“Bloß nie weg vom Rand der Klippe“, war das Lebensmotto des Ex-Rappers „Lazyboy“. Im gleichnamigen Roman von Michael Weins schmiert der Pop-Junge irgendwann böse ab.
Der 35-jährige Heiner Boie aus Hamburg, der sich vor vielen Jahren den DJ-Namen „Lazyboy“ verpasste, ist in der Popkulturschleife seines Slackerlebens gefangen. Das „charmante Arschloch“ schreibt fürs Lifestylemagazin „brünett“ – ja, man darf jetzt an „Blonde“ denken. Popsongs langweilen ihn – das erinnert an Eric Pfeils Tagebücher „Komm‘, wir werfen ein Schlagzeug in den Schnee“. Er ist emotional gebunden an die lockige Monika, die ihn schon bald heiraten will. Das wiederum sieht aus wie eine Beziehungskomödie mit Hugh Grant oder Ashton Kutcher. Nur ist „Lazyboy“, der inzwischen dritte Roman des gebürtigen Kölners Michael Weins, wesentlich abgedrehter als eine Kinokomödie für Popcornsüchtige. Denn Heiner Boie kann binnen Sekunden entfernteste Welten besuchen – indem er einfach durch eine Tür geht. Wenn er also vor seinem Arzt sitzt und gesteht: „Ich bin zum ersten Mal hier“, spricht er nur aus, was seit einiger Zeit typisch für seinen Alltag ist.
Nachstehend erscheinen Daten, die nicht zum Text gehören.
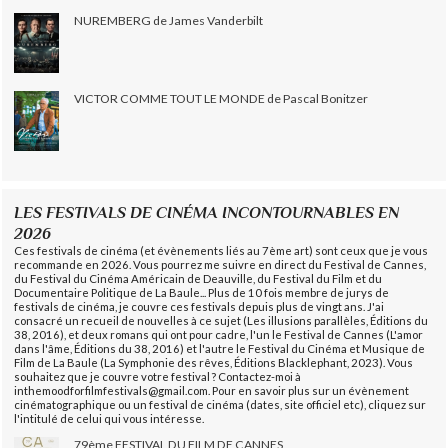
NUREMBERG de James Vanderbilt
VICTOR COMME TOUT LE MONDE de Pascal Bonitzer
LES FESTIVALS DE CINÉMA INCONTOURNABLES EN
2026
Ces festivals de cinéma (et évènements liés au 7ème art) sont ceux que je vous
recommande en 2026. Vous pourrez me suivre en direct du Festival de Cannes,
du Festival du Cinéma Américain de Deauville, du Festival du Film et du
Documentaire Politique de La Baule... Plus de 10 fois membre de jurys de
festivals de cinéma, je couvre ces festivals depuis plus de vingt ans. J'ai
consacré un recueil de nouvelles à ce sujet (Les illusions parallèles, Éditions du
38, 2016), et deux romans qui ont pour cadre, l'un le Festival de Cannes (L'amor
dans l'âme, Éditions du 38, 2016) et l'autre le Festival du Cinéma et Musique de
Film de La Baule (La Symphonie des rêves, Éditions Blacklephant, 2023). Vous
souhaitez que je couvre votre festival ? Contactez-moi à
inthemoodforfilmfestivals@gmail.com. Pour en savoir plus sur un évènement
cinématographique ou un festival de cinéma (dates, site officiel etc), cliquez sur
l'intitulé de celui qui vous intéresse.
79ème FESTIVAL DU FILM DE CANNES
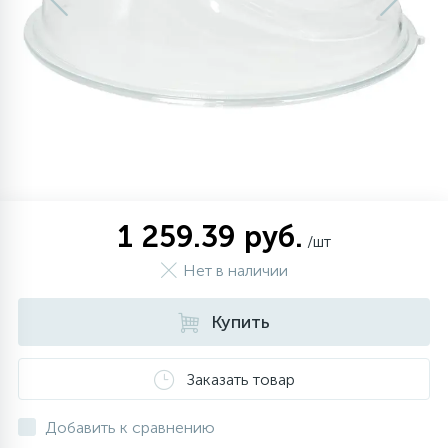
Зеркала инспекционные, телескопические
32
18
6
О магазине
Вентиляторы
Испарители
Зимние комплекты
Золотники, колпачки, порты
Обратные клапаны
магниты
Инструмент для монтажа и ремонта
Манометрические станции, коллекторы,
3
4
1
Новости
Пластиковые части, полки, балконы
Компрессоры винтовые
Инструмент для ремонта
Отделители жидкости, масла
кондиционеров
манометры, мановакууметры
42
63
14
7
Обзоры и советы
Испарители
Датчики оттайки, дефростеры
Компрессоры поршневые герметичные
Компрессоры для кондиционеров
Регуляторы давления
Мультиметры, клещи измерительные
Регуляторы скорости вращения
66
45
4
Фотогалерея
Испарители, конденсаторы
Компрессоры поршневые полугерметичные
Конденсаторы пусковые
Колпачки для опрессовки магистрали
Риммеры, фаскосниматели
1 259.39 руб.
вентилятором
/шт
Нет в наличии
Компрессоры автокондиционеров,
51
7
9
Оплата и доставка
Реле для холодильников
Компрессоры ротационные
Кронштейны, решетки, козырьки
Реле давления и температуры
Специальный инструмент
рефрижераторов
Купить
30
32
2
6
Контакты
Конденсаторы
Таймеры оттайки
Компрессоры спиральные
Медный фитинг
Реле протока
Термометры
Заказать товар
27
14
2
4
Кондиционеры
Трубка капиллярная
Конденсаторы
Обмотка трассы, скотч
Смотровые стекла
Течеискатели UV
Добавить к сравнению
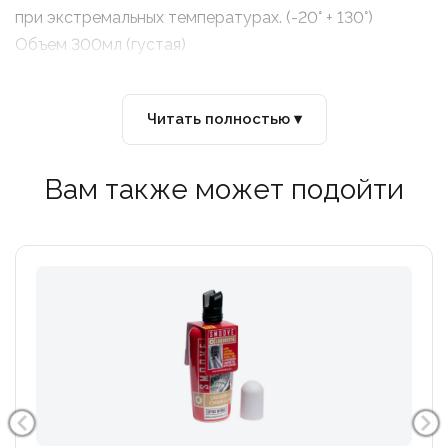
при экстремальных температурах. (-20° + 130°)
Объем 300мл (густая)
Читать полностью ▾
Вам также может подойти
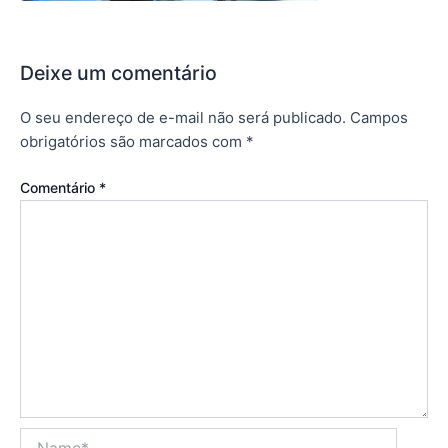
Deixe um comentário
O seu endereço de e-mail não será publicado.
Campos
obrigatórios são marcados com
*
Comentário
*
Name*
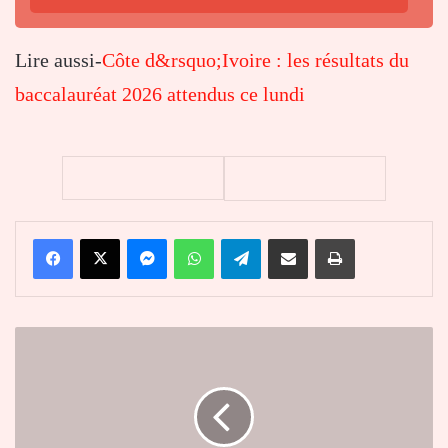
Lire aussi-
Côte d&rsquo;Ivoire : les résultats du
baccalauréat 2026 attendus ce lundi
Facebook
X
Messenger
WhatsApp
Telegram
Partager par email
Imprimer
Togo
:
les
paiements
des
services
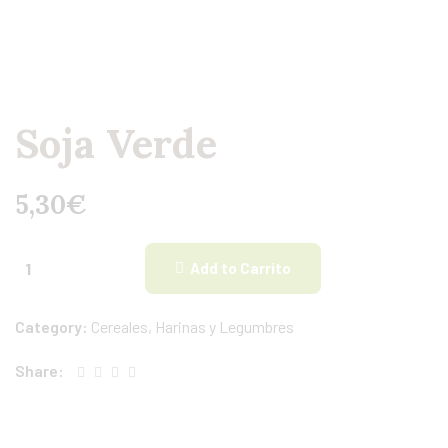
Soja Verde
5,30
€
Add to Carrito
Category:
Cereales, Harinas y Legumbres
Share:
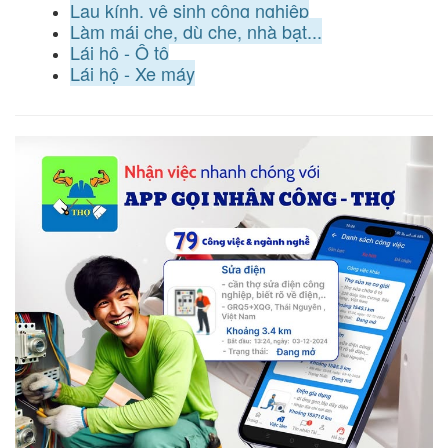
Lau kính, vệ sinh công nghiệp
Làm mái che, dù che, nhà bạt...
Lái hộ - Ô tô
Lái hộ - Xe máy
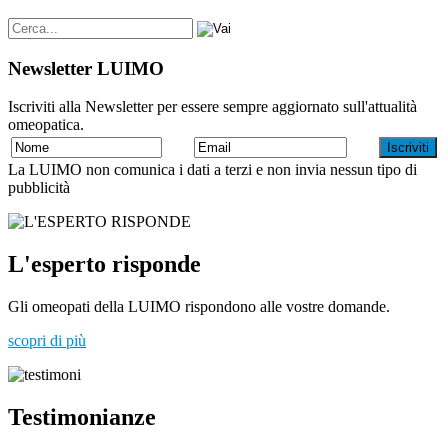
Newsletter LUIMO
Iscriviti alla Newsletter per essere sempre aggiornato sull'attualità
omeopatica.
La LUIMO non comunica i dati a terzi e non invia nessun tipo di
pubblicità
L'esperto risponde
Gli omeopati della LUIMO rispondono alle vostre domande.
scopri di più
Testimonianze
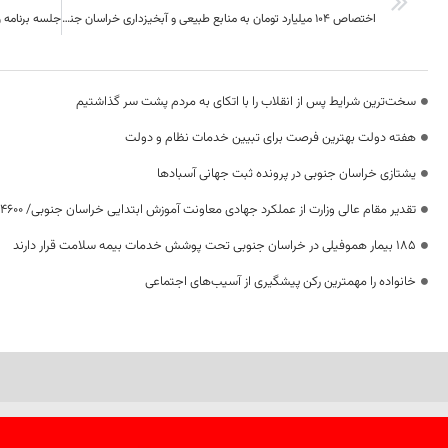
اختصاص ۱۰۴ میلیارد تومان به منابع طبیعی و آبخیزداری خراسان جنوبی
سخت‌ترین شرایط پس از انقلاب را با اتکای به مردم پشت سر گذاشتیم
هفته دولت بهترین فرصت برای تبیین خدمات نظام و دولت
یشتازی خراسان جنوبی در پرونده ثبت جهانی آسبادها
تقدیر مقام عالی وزارت از عملکرد جهادی معاونت آموزش ابتدایی خراسان جنوبی/ ۴۶۰۰ دانش‌آموز زیر چتر «طرح حامی»
۱۸۵ بیمار هموفیلی در خراسان جنوبی تحت پوشش خدمات بیمه سلامت قرار دارند
خانواده را مهمترین رکن پیشگیری از آسیب‌های اجتماعی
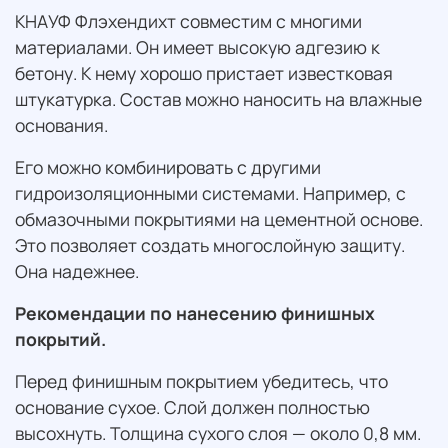
КНАУФ Флэхендихт совместим с многими
материалами. Он имеет высокую адгезию к
бетону. К нему хорошо пристает известковая
штукатурка. Состав можно наносить на влажные
основания.
Его можно комбинировать с другими
гидроизоляционными системами. Например, с
обмазочными покрытиями на цементной основе.
Это позволяет создать многослойную защиту.
Она надежнее.
Рекомендации по нанесению финишных
покрытий.
Перед финишным покрытием убедитесь, что
основание сухое. Слой должен полностью
высохнуть. Толщина сухого слоя — около 0,8 мм.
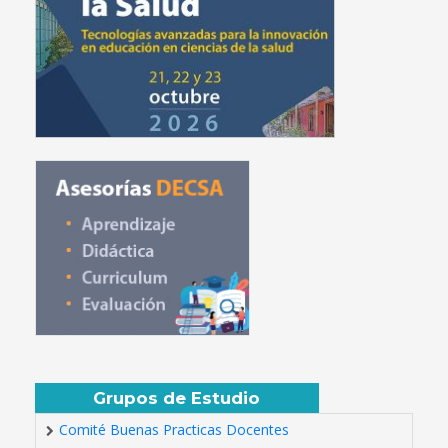
Grupos de Estudio
Comité Buenas Practicas Docentes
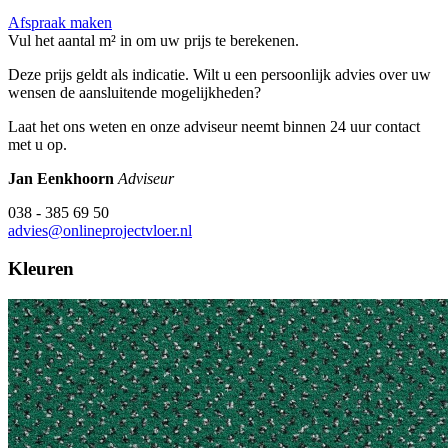
Afspraak maken
Vul het aantal m² in om uw prijs te berekenen.
Deze prijs geldt als indicatie. Wilt u een persoonlijk advies over uw
wensen de aansluitende mogelijkheden?
Laat het ons weten en onze adviseur neemt binnen 24 uur contact
met u op.
Jan Eenkhoorn
Adviseur
038 - 385 69 50
advies@onlineprojectvloer.nl
Kleuren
Immer wieder passiert der Popjournalist eine Tür und muss feststellen, dass er just von den Frühstücksvorbereitungen daheim wie durch ein Wunder in einem Möbelhaus gelandet ist – inklusive Butterbrotbrettchen auf den Knien, oder im Wald oder in Bargfeld, wo früher der nicht weniger abgedrehte Schriftsteller Arno Schmidt lebte. Woran liegt‘s, dass Lazyboy reisen muss? An Pillen, Koks und Kaktus – den Stimulantien seiner zurückgelassenen Jugend? Oder beabsichtigt er, aus der drohenden Ehezweisamkeit schleichen? Gesteht Lazyboy doch: „Was ich will, ist dauerhaft möglichst wenig Verantwortung im Leben.“ Eine Psychiaterin soll helfen und kommt der Lösung ziemlich nahe – da geht Lazyboy durch die falsche Tür, landet bei einer hochbegabten 13-Jährigen und die Story beginnt noch einmal neu.
Das hochbegabte Mädchen heisst Daphne, hat einen beeindruckend hohen IQ von 173 und ebenfalls ein Türenproblem. Bei ihr ist es zwar nur eine Tür, die im Keller lagert. Aber durch diese Tür gelangt man in ein komplett neues Universum, das sich „Beek“ nennt, was erstmal mittelniederdeutsch für „Bach“ ist – und auch einen Bach führt, der zwei Ortschaften teilt wie Herzogenaurach geteilt wird in Puma und Adidas (in einem Slackerroman darf dieser Vergleich erlaubt sein). Was fehlt ist ein „Mittler“ zwischen diesen beiden „Beek“-Welten, ein Wiedervereiniger. Der soll ausgerechnet „Lazyboy“ sein, der wie ein Ritter mittelalterlicher Sagen in Beek auszieht, eine Heldentat zu vollbringen. Michael Weins gelingt ein mehrseitiges Fantasy-Abenteuer, das aus ganz vielen Dopplungen, Spiegeln und simulierten Welten besteht: „Matrix“ trifft „Alice im Wunderland“, trifft „World of Warcraft“.
Am Ende hat man das Gefühl, eine Kaktusfarm gegessen zu haben – nach einem Abenteuer, das die halbe Mythenwelt verarbeitet, vom griechischen Minotaurus bis zu Douglas Adams‘ „Per Anhalter durch die Galaxis“. Das klingt nach zu viel Stoff? Michael Weins hat alles im Griff. Das macht „Lazyboy“ zum relativ leicht lesebaren Abenteuer für Freunde von Philosophie und Fantasy.